__YOUR GOAL__: Scan the entries for lines with the word "list", then copy those lines.
***
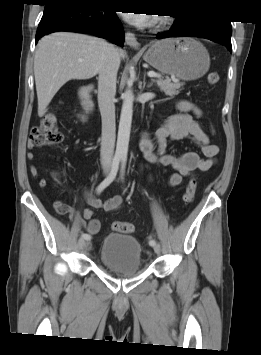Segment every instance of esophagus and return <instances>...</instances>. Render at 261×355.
<instances>
[{"label":"esophagus","mask_w":261,"mask_h":355,"mask_svg":"<svg viewBox=\"0 0 261 355\" xmlns=\"http://www.w3.org/2000/svg\"><path fill=\"white\" fill-rule=\"evenodd\" d=\"M125 42L132 48L138 49L140 48V43L137 41L135 35L131 32H126L125 34Z\"/></svg>","instance_id":"1"}]
</instances>
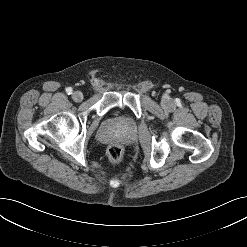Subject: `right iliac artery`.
Segmentation results:
<instances>
[{
  "label": "right iliac artery",
  "mask_w": 247,
  "mask_h": 247,
  "mask_svg": "<svg viewBox=\"0 0 247 247\" xmlns=\"http://www.w3.org/2000/svg\"><path fill=\"white\" fill-rule=\"evenodd\" d=\"M72 91H73V90H72V88H70V87H68V88L66 89V92H67V94H69V95L72 94Z\"/></svg>",
  "instance_id": "82829eb1"
}]
</instances>
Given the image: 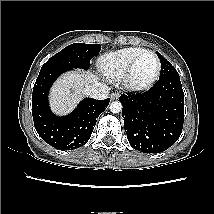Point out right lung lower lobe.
Returning a JSON list of instances; mask_svg holds the SVG:
<instances>
[{"label": "right lung lower lobe", "mask_w": 214, "mask_h": 214, "mask_svg": "<svg viewBox=\"0 0 214 214\" xmlns=\"http://www.w3.org/2000/svg\"><path fill=\"white\" fill-rule=\"evenodd\" d=\"M72 69H47L40 71L32 93V115L39 136L49 145L60 150H73L90 138L96 119L108 106L110 99L86 98L65 117L55 116L48 103V93L53 82Z\"/></svg>", "instance_id": "1"}]
</instances>
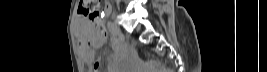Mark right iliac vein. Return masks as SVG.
Segmentation results:
<instances>
[{
  "label": "right iliac vein",
  "instance_id": "1",
  "mask_svg": "<svg viewBox=\"0 0 267 72\" xmlns=\"http://www.w3.org/2000/svg\"><path fill=\"white\" fill-rule=\"evenodd\" d=\"M113 27H114L115 33H120V27L118 25L117 19H114Z\"/></svg>",
  "mask_w": 267,
  "mask_h": 72
}]
</instances>
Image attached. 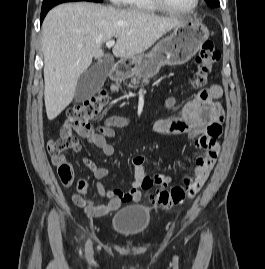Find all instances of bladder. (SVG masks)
I'll list each match as a JSON object with an SVG mask.
<instances>
[{
	"mask_svg": "<svg viewBox=\"0 0 265 269\" xmlns=\"http://www.w3.org/2000/svg\"><path fill=\"white\" fill-rule=\"evenodd\" d=\"M150 224V210L139 205L127 206L111 218L112 230L125 237H136L143 234Z\"/></svg>",
	"mask_w": 265,
	"mask_h": 269,
	"instance_id": "bladder-1",
	"label": "bladder"
}]
</instances>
***
__SOLUTION TO THIS EXERCISE__:
Returning a JSON list of instances; mask_svg holds the SVG:
I'll list each match as a JSON object with an SVG mask.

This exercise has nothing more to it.